Where the planet is heading solely due to manmade degradation, seems like it could be plotted with great accuracy.
> Parvin, 64, said he and Vail, 63, were Cloverdale’s “first climate refugees,” all of whom were able to sell their homes for high prices, typically to wealthy San Franciscans who wanted weekend homes in the mountains despite the fire risk. “It’s part of the insanity of California—while Rome burns, they’re partying,” he said.
I know it's a sort of sport these days to bag on Californians with generalizations like this, but in fact, it's a tiny sliver of both Californians and San Franciscans who are buying weekend mountain homes, much less "Partying while Rome burns". California has the lowest rate of second-home ownership in the country:
https://patch.com/california/san-francisco/california-residents-are-among-least-likely-own-their-own-homes-nation
... and the majority of those second homes are concentrated in a few locations:
https://www.pacaso.com/blog/californias-hottest-second-home-markets
The wealthy in CA are no different than the wealthy anywhere else - buying homes is something they do with their pocket change.

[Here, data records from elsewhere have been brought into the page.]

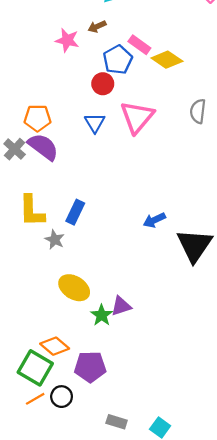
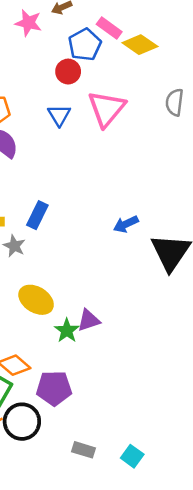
black circle: (62, 397) -> (22, 422), size x1.5

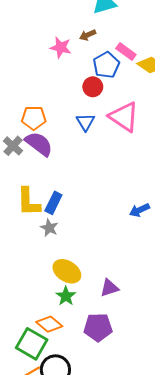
pink triangle: (107, 109) -> (124, 117), turned -36
blue rectangle: (37, 215) -> (53, 203), moved
green star: (67, 331) -> (66, 296), moved
purple pentagon: (54, 388) -> (98, 327), moved

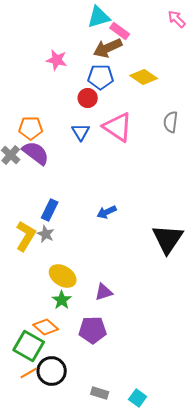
brown arrow: (88, 35) -> (108, 48), moved, size x1.8
pink rectangle: (126, 52) -> (120, 31), moved
blue pentagon: (106, 65) -> (101, 77), turned 30
yellow L-shape: (29, 202) -> (26, 236), moved, turned -148
blue arrow: (139, 210) -> (107, 212), moved

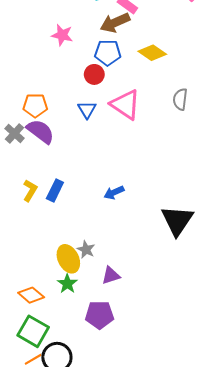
gray star: (46, 234) -> (86, 249), moved
yellow L-shape: (26, 236) -> (30, 190), moved, size x0.7
yellow ellipse: (63, 276) -> (68, 259), turned 32
orange diamond: (46, 327) -> (31, 295), moved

Among regular people in CA (even San Francisco), I see more climate adaptation concern than I see climate refugeeism. Of course, that depends on what the stakes are. If you are in a very high burn risk zone, it might be time to get out.
But otherwise, it might be time to trim back foliage near your house, install an air filtration system, and consider non-flammable siding.
The biggest force currently driving people out of CA is the high housing prices, not climate change effects.
Yes! Prejudice usually shows up in the altering of facts to suit the prejudice. That shows up here in the cheap shot characterizing Californians partying while Rome burns. If that was true California would not have the highest adoption of solar panels and EV purchases in the country, except for perhaps Hawaii. GBA is not immune to having deep prejudices running through the community and for it to occasionally show up in hit piece articles like this.
I should add one more thing. I've heard many people saying erroneous things like "I've heard this numerous times from Californians themselves". You know who you are who have said this. It makes falsehoods much easier to propagate if you pretend that the opinion originates from Californians themselves. There are always isolated people who are disgruntled in any community and to use those people's arguments as the statistical norm is a form of intellectual dishonesty. I think GBA can, and should, do better than this.
"GBA is not immune to having deep prejudices running through the community and for it to occasionally show up in hit piece articles like this."
I don't want to replicate the overgeneralizations about people that the article made. It's not everybody here that has that prejudice. There are many more fine people than not here on GBA. "However", there are some people here who tend to cave to their preexisting ideas and prejudices about things which don't conform to reality.